_Prompt_. Copy out all lines bearing the word "yang" from the listing below.
*** Opening Input for this task ***
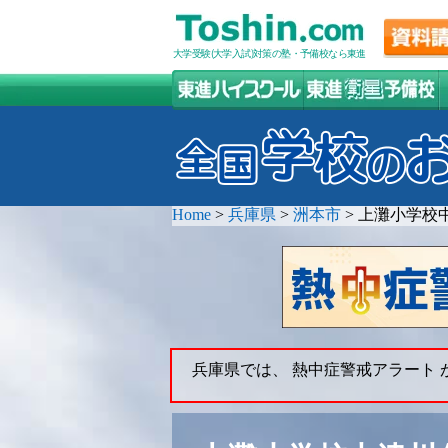
大学受験(大学入試)対策の塾・予備校なら東進
Home
>
兵庫県
>
洲本市
>
上灘小学校中
兵庫県では、 熱中症警戒アラート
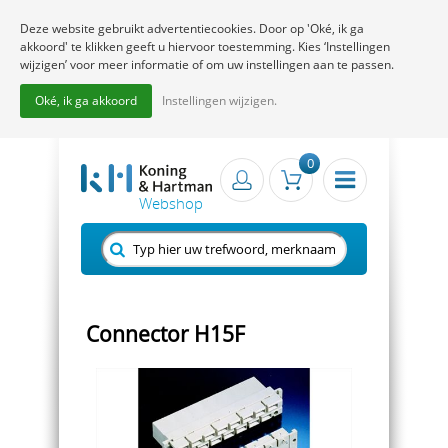
Deze website gebruikt advertentiecookies. Door op 'Oké, ik ga
akkoord' te klikken geeft u hiervoor toestemming. Kies ‘Instellingen
wijzigen’ voor meer informatie of om uw instellingen aan te passen.
Oké, ik ga akkoord
Instellingen wijzigen.
0
Connector H15F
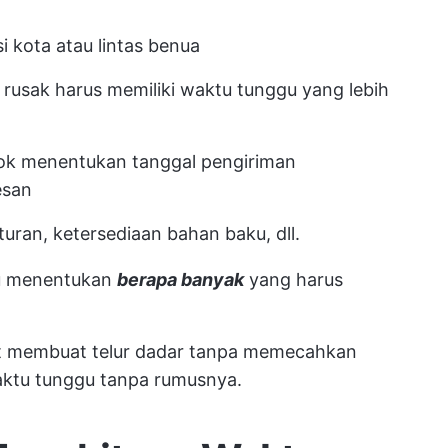
si kota atau lintas benua
rusak harus memiliki waktu tunggu yang lebih
ok menentukan tanggal pengiriman
esan
aturan, ketersediaan bahan baku, dll.
gu menentukan
berapa banyak
yang harus
pat membuat telur dadar tanpa memecahkan
ktu tunggu
tanpa rumusnya.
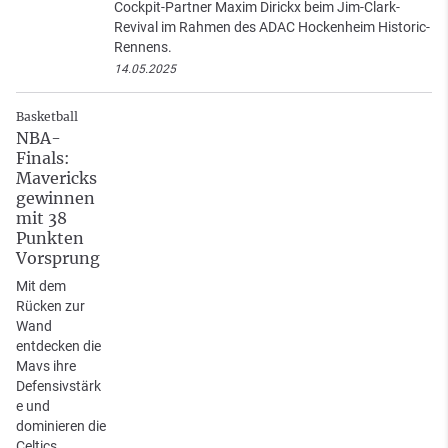
Cockpit-Partner Maxim Dirickx beim Jim-Clark-
Revival im Rahmen des ADAC Hockenheim Historic-
Rennens.
14.05.2025
Basketball
NBA-
Finals:
Mavericks
gewinnen
mit 38
Punkten
Vorsprung
Mit dem
Rücken zur
Wand
entdecken die
Mavs ihre
Defensivstärk
e und
dominieren die
Celtics.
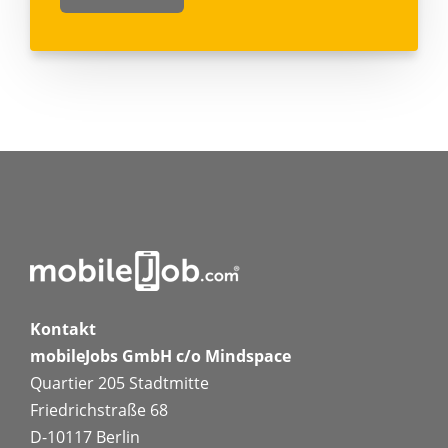
Kontakt
mobileJobs GmbH c/o Mindspace
Quartier 205 Stadtmitte
Friedrichstraße 68
D-10117 Berlin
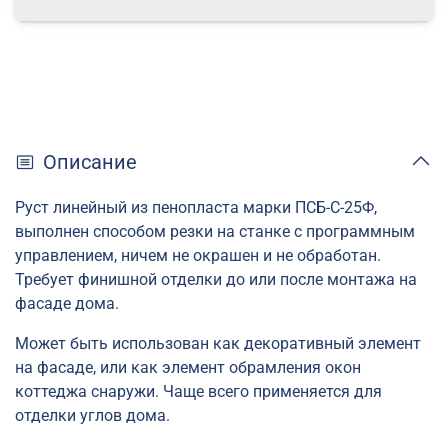
Описание
Руст линейный из пенопласта марки
ПСБ-С-25Ф,
выполнен способом резки на станке с программным
управлением, ничем не окрашен и не обработан.
Требует финишной отделки до или после монтажа на
фасаде дома.
Может быть использован как декоративный элемент
на фасаде, или как элемент обрамления окон
коттеджа снаружи. Чаще всего применяется для
отделки углов дома.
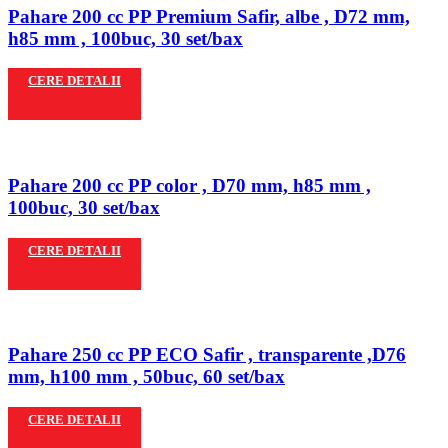
Pahare 200 cc PP Premium Safir, albe , D72 mm,
h85 mm , 100buc, 30 set/bax
CERE DETALII
Pahare 200 cc PP color , D70 mm, h85 mm ,
100buc, 30 set/bax
CERE DETALII
Pahare 250 cc PP ECO Safir , transparente ,D76
mm, h100 mm , 50buc, 60 set/bax
CERE DETALII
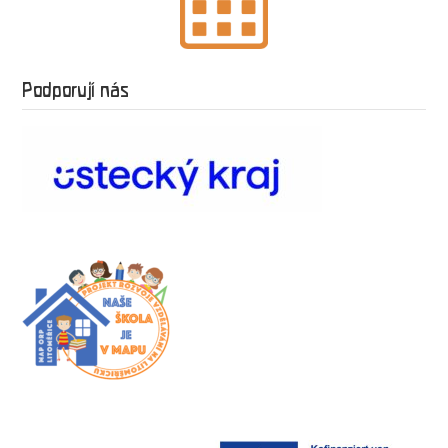
Podporují nás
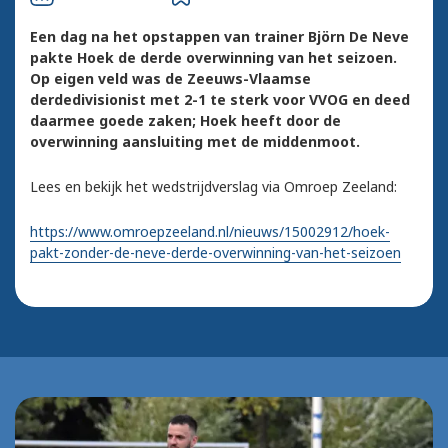
Een dag na het opstappen van trainer Björn De Neve
pakte Hoek de derde overwinning van het seizoen.
Op eigen veld was de Zeeuws-Vlaamse
derdedivisionist met 2-1 te sterk voor VVOG en deed
daarmee goede zaken; Hoek heeft door de
overwinning aansluiting met de middenmoot.
Lees en bekijk het wedstrijdverslag via Omroep Zeeland:
https://www.omroepzeeland.nl/nieuws/15002912/hoek-
pakt-zonder-de-neve-derde-overwinning-van-het-seizoen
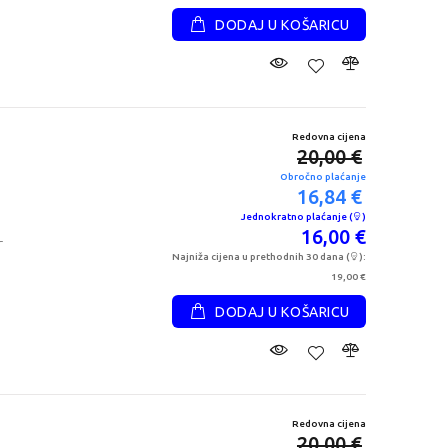
DODAJ U KOŠARICU
Redovna cijena
20,00 €
Obročno plaćanje
16,84 €
Jednokratno plaćanje (
)
16,00 €
r
Najniža cijena u prethodnih 30 dana (
):
19,00 €
DODAJ U KOŠARICU
Redovna cijena
20,00 €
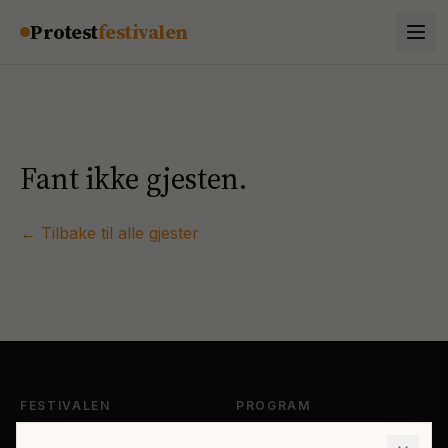
Hopp til innhold
Protest
festivalen
Fant ikke gjesten.
← Tilbake til alle gjester
FESTIVALEN
PROGRAM
Om Protestfestivalen
Hele programmet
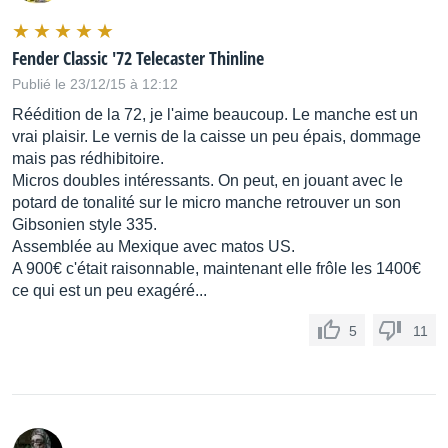
Fender Classic '72 Telecaster Thinline
Publié le 23/12/15 à 12:12
Réédition de la 72, je l'aime beaucoup. Le manche est un
vrai plaisir. Le vernis de la caisse un peu épais, dommage
mais pas rédhibitoire.
Micros doubles intéressants. On peut, en jouant avec le
potard de tonalité sur le micro manche retrouver un son
Gibsonien style 335.
Assemblée au Mexique avec matos US.
A 900€ c'était raisonnable, maintenant elle frôle les 1400€
ce qui est un peu exagéré...
5
11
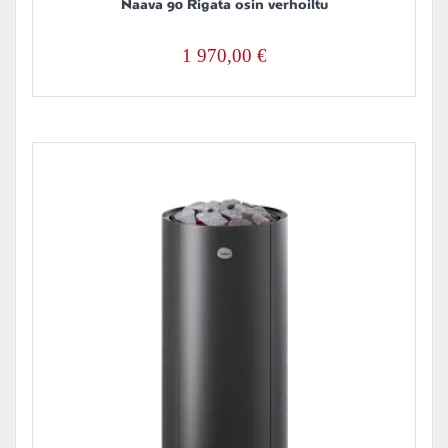
Naava 90 Rigata osin verhoiltu
1 970,00
€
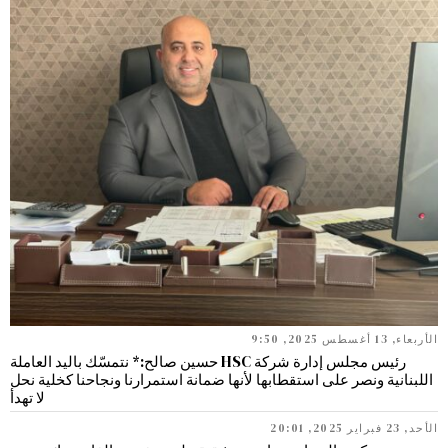
الأربعاء, 13 أغسطس 2025, 9:50
رئيس مجلس إدارة شركة HSC حسين صالح:* نتمسّك باليد العاملة
اللبنانية ونصر على استقطابها لأنها ضمانة استمرارنا ونجاحنا كخلية نحل
لا تهدأ
الأحد, 23 فبراير 2025, 20:01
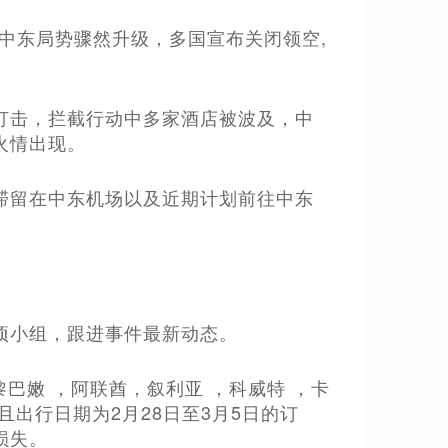
,中东局势骤然升级，多国宣布关闭领空,
打击，拦截行动中多家酒店被波及，中
火情出现。
滞留在中东机场以及近期计划前往中东
项小组，跟进事件最新动态。
巴嫩 ，阿联酋，叙利亚 ，科威特 ，卡
出行日期为2月28日至3月5日的订
损失。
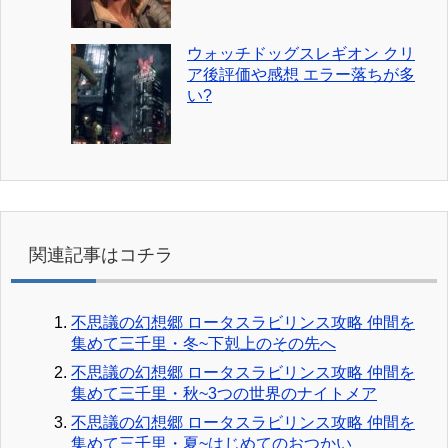
ウォッチドッグスレギオン クリ
ア後評価や感想 エラー落ちが多
い?
関連記事はコチラ
不思議の幻想郷 ロータスラビリンス攻略 仲間を
集めて三千里・冬~下剋上のその先へ
不思議の幻想郷 ロータスラビリンス攻略 仲間を
集めて三千里・秋~3つの世界のナイトメア
不思議の幻想郷 ロータスラビリンス攻略 仲間を
集めて三千里・夏~はじめてのおつかい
*** Closing Input for this task ***
_Answer area_.
rusak harus memiliki waktu tunggu yang lebih
yang harus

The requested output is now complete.